不过算了,正因为风格独特,才是那个坂田银时和万事屋啊。
而五条大蛋脸朝地一动不动地趴了很久,被夏油杰拎起来好好清洗了一番,现在正在晾衣架上风中凌乱。
他的附身者早在做了坏事后回到意识空间,看着系统的运行轨迹,露出满意微笑。
这边的夏油杰却笑不出来,回忆起刚刚被万事屋磋磨的经历就觉得累,他慢慢阖上眼,准备稍作休息。
很快进入梦魇,那些黑色的深渊都想要拖他进去。生拉硬拽,哭着喊着谩骂着。
哪里又来了一团火,火舌舔舐着人们恐惧扭曲的脸,吞吃掉整个村子。
噼里啪啦的响声,像跳跃在他的神经上,一个个音符串联成了一首诅咒乐曲。
啊,是美妙的诅咒,是助他成就一番事业的诅咒。
他这一生,都要与诅咒为舞。别人诅咒他,他诅咒别人。有来有往,是崇高的礼仪啊不是吗?
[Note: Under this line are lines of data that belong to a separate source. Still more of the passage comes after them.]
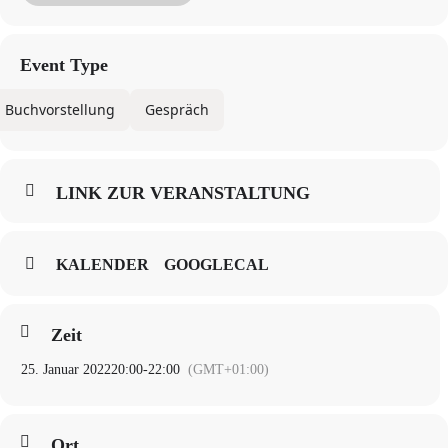
In Kooperation mit dem Literaturarchiv der Akademie der Künste
Event Type
Buchvorstellung
Gespräch
LINK ZUR VERANSTALTUNG
KALENDER
GOOGLECAL
Zeit
25. Januar 2022
20:00
-
22:00
(GMT+01:00)
Ort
可是怎么会有人戳着他的心脏,好像在质问,那声音雾一般轻,让人觉得什么地方好痛好痛。
【杰,你那么在意你的悟,是不是从来没有丢下他独自远行过?从来从来没有让你的悟孤单过?】
从来从来,从来不敢去想这些,也从来从来觉得那家伙,只会也只能在光明的地方璀璨生长。
悟,永远都有光明的现在和未来。
孤独过吗?悟,你因为我,孤独过吗?
睁眼,眼角湿润得像下过一场雨。